The Washington Redskins Ask The Supreme Court To Block Fourth Circuit From Participation In Important Trademark Cases
Another Labor Day is behind us, kids are back to school, and fall has unofficially arrived (it will become official on the September 22nd equinox). The autumn leaves bring with them two major opening days. One is already behind us, as the NFL literally kicked off its season on September 8 with a matchup between the Carolina Panthers (20) and the Denver Broncos (21).
The opening day for the Washington Redskins (16) and the Pittsburgh Steelers (38) took place on September 12, but the D.C. team also has its eye on October 3 – the first day of the Supreme Court’s new term. The Redskins have asked the Justices to take on the case of its controversial trademark even before the Court of Appeals for the Fourth Circuit has a say. Let’s take a look at what to expect in this and another case concerning nearly identical issues that could go head to head in a Supreme Court constitutionality matchup. The cases concern free speech in relation to trademarks that allegedly disparage minority groups, but you might be surprised by which teams are throwing in the red challenge flag, and which ones are not.
Does the First Amendment Block Part of the Lanham Act?
The Judge in the Redskins Case Says No
As previously discussed here, Pro-Football, Inc. (the owner of the REDSKINS trademark) filed a petition for certiorari with the Supreme Court seeking review of a mid-2015 decision by the Eastern District of Virginia. In the case of Pro-Football, Inc. v. Blackhorse, the District Court upheld a ruling by the Trademark Trial and Appeal Board cancelling the REDSKINS trademark registrations on the grounds that they constitute offensive slurs against Native Americans. Section 2(a) of the Lanham Act bars registration of marks that may disparage or bring into contempt or disrepute people, institutions, beliefs, or national symbols. Since we last reported on this development, attorneys for Amanda Blackhorse, a Navajo who works as a psychiatric social worker, and other Native American parties, filed a brief opposing grant of certiorari on June 27, 2016. The United States also opposed certiorari in a brief filed on the same day.
An interesting twist here is that Pro-Football had already appealed the Eastern District of Virginia decision to the Fourth Circuit Court of Appeals. In that appeal, Pro-Football argues that Section 2(a) is an unconstitutional restraint of the free speech provision of the First Amendment. In fact, the Fourth Circuit appeal has been fully briefed and is tentatively scheduled for oral argument this coming December. So why is Pro-Football looking for a Supreme Court interception?

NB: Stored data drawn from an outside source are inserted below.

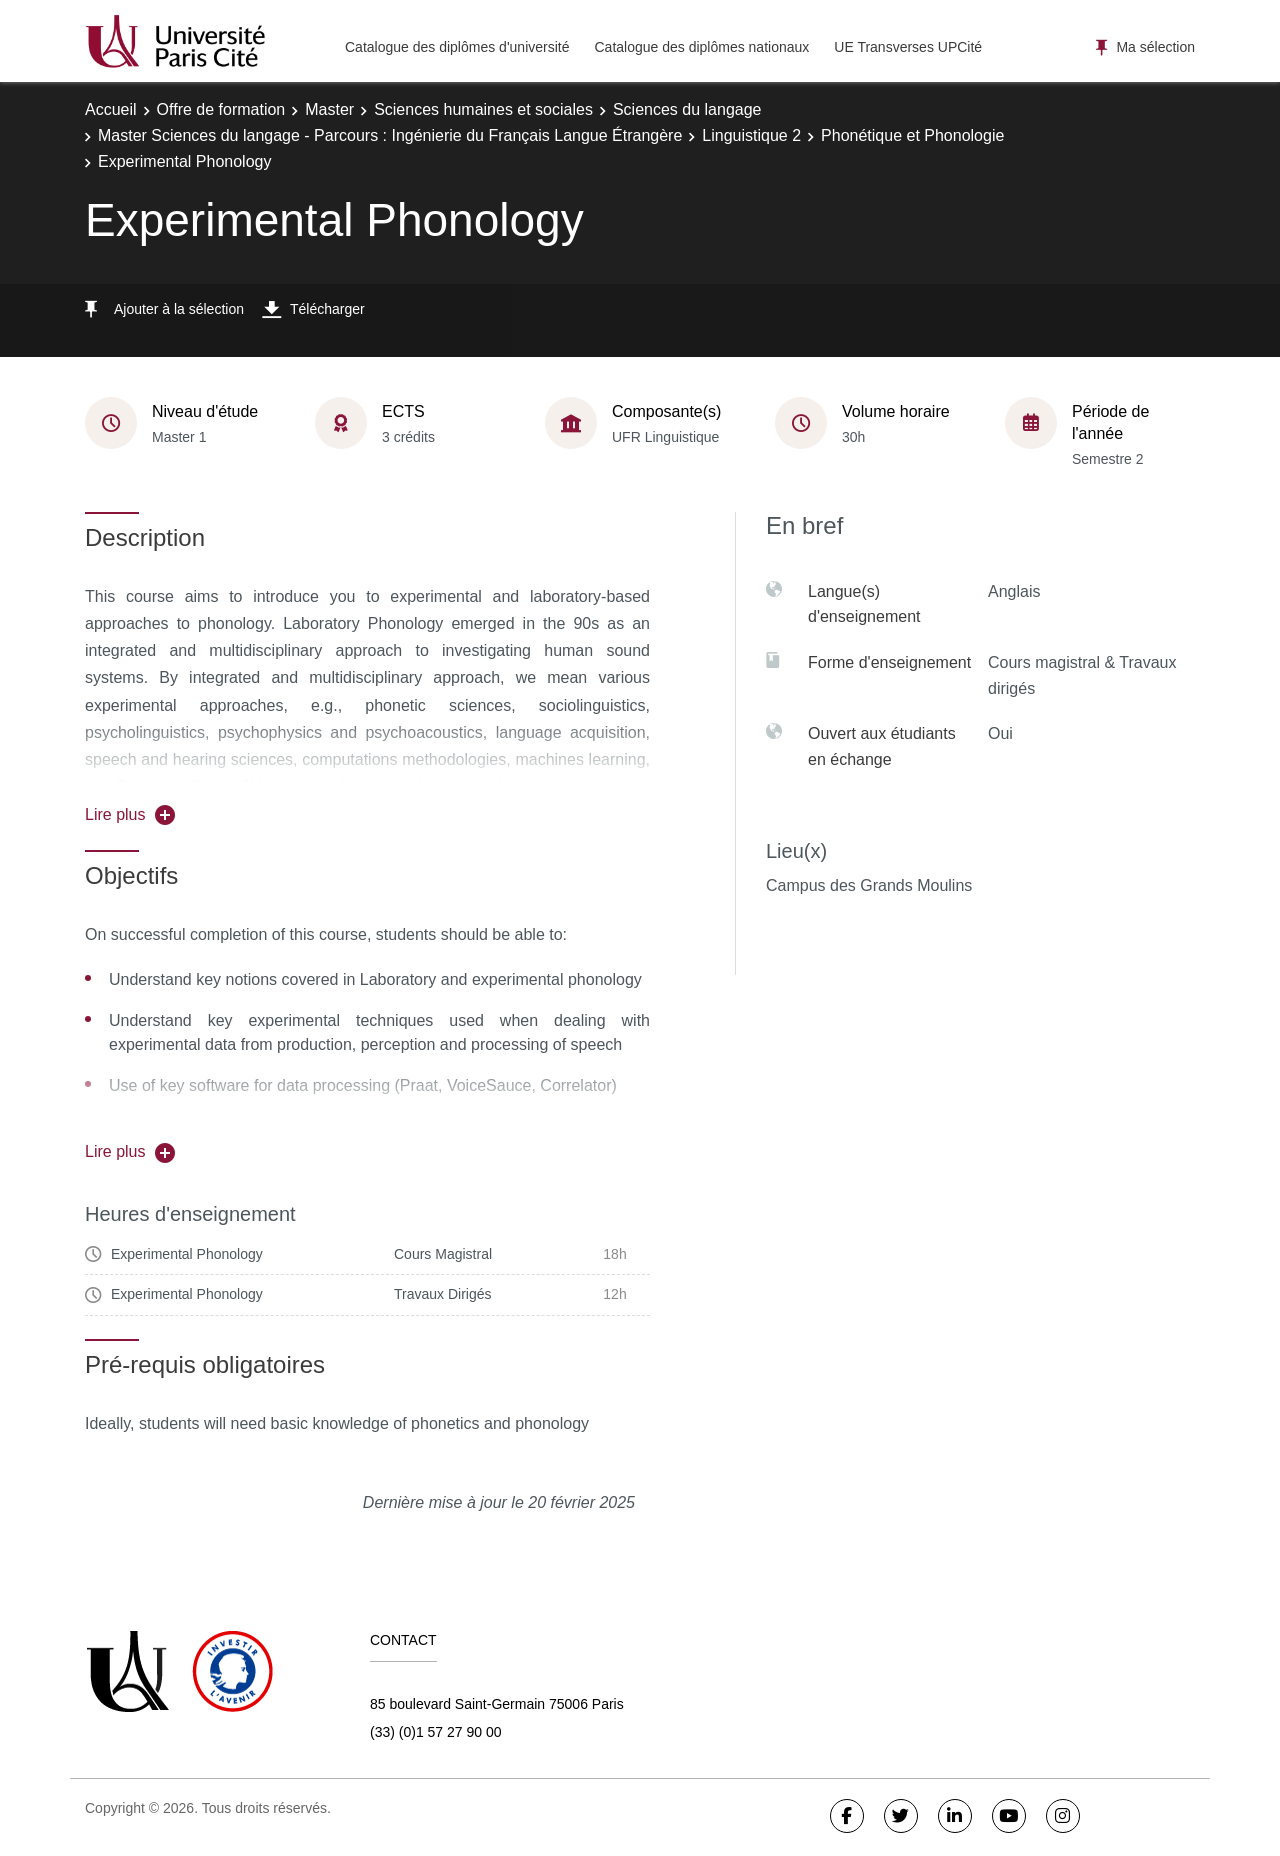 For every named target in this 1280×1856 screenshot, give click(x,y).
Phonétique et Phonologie (912, 135)
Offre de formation (221, 109)
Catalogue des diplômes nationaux (701, 47)
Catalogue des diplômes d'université (457, 47)
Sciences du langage (687, 109)
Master (329, 109)
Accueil (111, 109)
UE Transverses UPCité (908, 47)
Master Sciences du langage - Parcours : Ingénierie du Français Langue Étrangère (390, 135)
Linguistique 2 (751, 135)
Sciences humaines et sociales (483, 109)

As discussed below, the Supreme Court has already been asked to review a very similar case decided by the Federal Circuit Court of Appeals, in which the appeals court found Section 2(a) unconstitutional.
Yes, Says the Court in the Case of the All-Asian American Rock Band vs. the Government
The Slants, a dance rock band from Portland, Oregon comprised of all Asian American musicians, was denied a registration for its SLANTS trademark based on a finding under Section 2(a) that the mark is offensive to persons of Asian descent. On behalf of the band, its front man, Simon Tam, appealed the refusal. The band does not consider their use of the term “slants” to be inherently offensive. Indeed, the band argues that the name reclaims Asian stereotypes (including that particular word) as a form of empowerment. Unlike the REDSKINS case, the SLANTS case ultimately resulted in a Federal Circuit decision declaring Section 2(a) unconstitutional for violating the First Amendment. The U.S. Government filed a petition for certiorari with the Supreme Court in April 2016, which has been fully briefed, but remains pending.
Will the Supreme Court Run With One Ball, Two Balls, or None?
By coincidence, two similar cases involving the same issue are winding their way through the courts at the same time, but at different speeds. In light of this unique circumstance, Pro-Football argued to the Supreme Court that, if the Tam case is taken up, the Court should also address the Blackhorse case at the same time, even if the Fourth Circuit has not yet rendered a decision. Such a move would be rare, but is not unprecedented and may be called for in light of what is at stake.
Both the Tam and Blackhorse petitions are ripe for a decision. The Supreme Court does not have to accept either case, but it could choose to hear Tam alone or both Tam and Blackhorse together. Although they deal with the same controversial issue (stereotypes of minority groups) in regard to the same provision of law, there is a compelling reason to hear both cases together instead of just one. The Tam court found Section 2(a) to be unconstitutional in light of arguments in favor of registration made by members of the minority group in question, while the Blackhorse court reached the opposite conclusion and upheld Section 2(a), but also did so in favor of the arguments made by members of the minority group at issue, this time in opposition to registration. By taking up these two cases at the same time, the Supreme Court will have the opportunity to determine what, if any, weight should be given to the identities of the parties in such cases, and to confront head on what appears may be an irreconcilable dichotomy. The overarching interests of justice seem to bend in this direction, but, as is always the case, it is the Supreme Court’s play to make.